*** Block opens ***
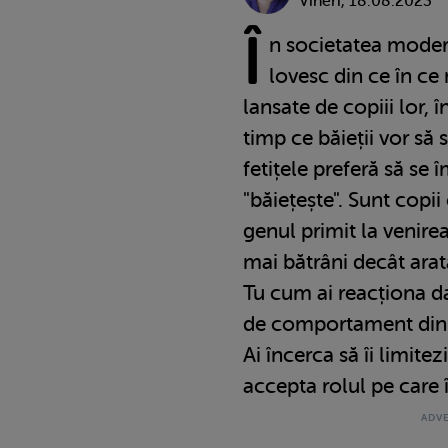
Vineri, 18.08.2023
Î
n societatea modern
lovesc din ce în ce
lansate de copiii lor, î
timp ce băieții vor să 
fetițele preferă să se
"băiețește". Sunt copii
genul primit la venirea
mai bătrâni decât arată
Tu cum ai reacționa da
de comportament din p
Ai încerca să îi limitez
accepta rolul pe care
*** Block closes ***
■ Your objective
Copy out the listing exactly as it stands, but not the pictures.

■ Task output
Vineri, 18.08.2023
Î
n societatea modern
lovesc din ce în ce
lansate de copiii lor, î
timp ce băieții vor să 
fetițele preferă să se
"băiețește". Sunt copii
genul primit la venirea
mai bătrâni decât arată
Tu cum ai reacționa da
de comportament din p
Ai încerca să îi limitez
accepta rolul pe care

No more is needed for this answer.